Directions:
Transcribe all of the data exactly. Images stay out.

Dataset entries:
━━━━━━━━━━

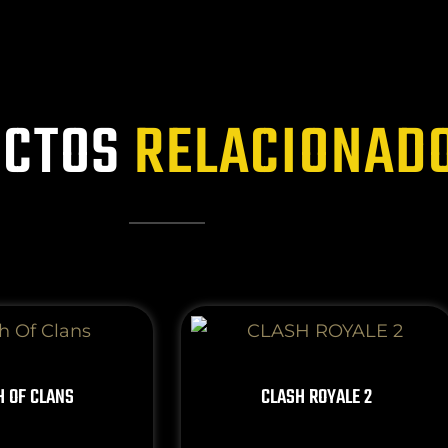
CTOS
RELACIONAD
H OF CLANS
CLASH ROYALE 2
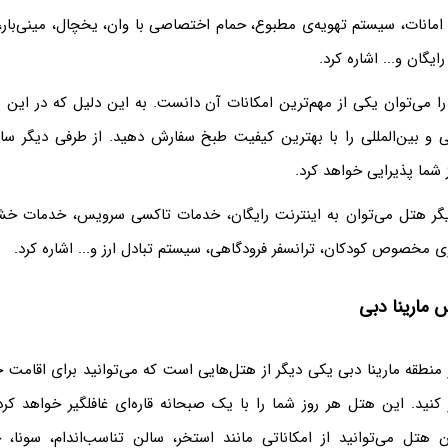
امانات، سیستم تهویه‌ی مطبوع، حمام اختصاصی با وان، یخچال، مینی‌بار، 
یگان و... اشاره کرد.
ا می‌توان یکی از مهم‌ترین امکانات آن دانست. به این دلیل که در این ر
 و بین‌المللی را با بهترین کیفیت طبخ سفارش دهید. از طرفی دیگر سالن
ز شما پذیرایی خواهد کرد.
دیگر هتل می‌توان به اینترنت رایگان، خدمات تاکسی سرویس، خدمات خ
 مارینا دبی
منطقه مارینا دبی یکی دیگر از هتل‌هایی است که می‌توانید برای اقامت 
نید. این هتل هر روز شما را با یک صبحانه قاره‌ای غافلگیر خواهد کر
هتل می‌توانید از امکاناتی مانند استخر، سالن تناسب‌اندام، سونا، 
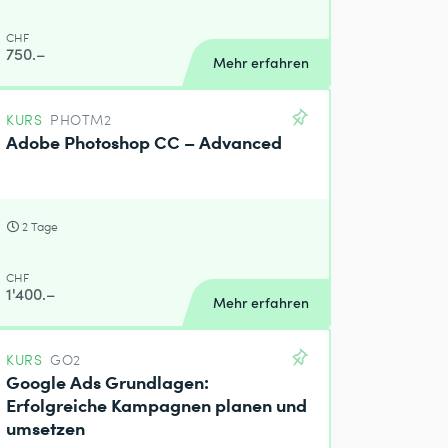
CHF
750.–
Mehr erfahren
KURS
PHOTM2
Adobe Photoshop CC – Advanced
2 Tage
CHF
1'400.–
Mehr erfahren
KURS
GO2
Google Ads Grundlagen:
Erfolgreiche Kampagnen planen und
umsetzen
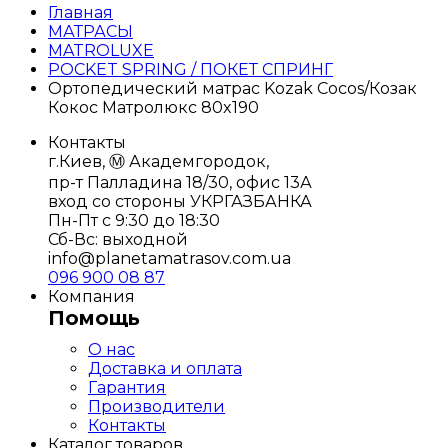
Главная
МАТРАСЫ
MATROLUXE
POCKET SPRING / ПОКЕТ СПРИНГ
Ортопедический матрас Kozak Coсos/Козак
Кокос Матролюкс 80x190
Контакты
г.Киев, Ⓜ️ Академгородок,
пр-т Палладина 18/30, офис 13А
вход со стороны УКРГАЗБАНКА
Пн-Пт с 9:30 до 18:30
Сб-Вс: выходной
info@planetamatrasov.com.ua
096 900 08 87
Компания
Помощь
О нас
Доставка и оплата
Гарантия
Производители
Контакты
Каталог товаров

━━━━━━━━━━

Your solution:
CTOS
RELACIONAD
H OF CLANS
CLASH ROYALE 2
امانات، سیستم تهویه‌ی مطبوع، حمام اختصاصی با وان، یخچال، مینی‌بار، 
یگان و... اشاره کرد.
ا می‌توان یکی از مهم‌ترین امکانات آن دانست. به این دلیل که در این ر
 و بین‌المللی را با بهترین کیفیت طبخ سفارش دهید. از طرفی دیگر سالن
ز شما پذیرایی خواهد کرد.
دیگر هتل می‌توان به اینترنت رایگان، خدمات تاکسی سرویس، خدمات خ
 مارینا دبی
منطقه مارینا دبی یکی دیگر از هتل‌هایی است که می‌توانید برای اقامت 
نید. این هتل هر روز شما را با یک صبحانه قاره‌ای غافلگیر خواهد کر
هتل می‌توانید از امکاناتی مانند استخر، سالن تناسب‌اندام، سونا، 
CHF
750.–
Mehr erfahren
KURS
PHOTM2
Adobe Photoshop CC – Advanced
2 Tage
CHF
1'400.–
Mehr erfahren
KURS
GO2
Google Ads Grundlagen:
Erfolgreiche Kampagnen planen und
umsetzen
Главная
МАТРАСЫ
MATROLUXE
POCKET SPRING / ПОКЕТ СПРИНГ
Ортопедический матрас Kozak Coсos/Козак
Кокос Матролюкс 80x190
Контакты
г.Киев, Ⓜ️ Академгородок,
пр-т Палладина 18/30, офис 13А
вход со стороны УКРГАЗБАНКА
Пн-Пт с 9:30 до 18:30
Сб-Вс: выходной
info@planetamatrasov.com.ua
096 900 08 87
Компания
Помощь
О нас
Доставка и оплата
Гарантия
Производители
Контакты
Каталог товаров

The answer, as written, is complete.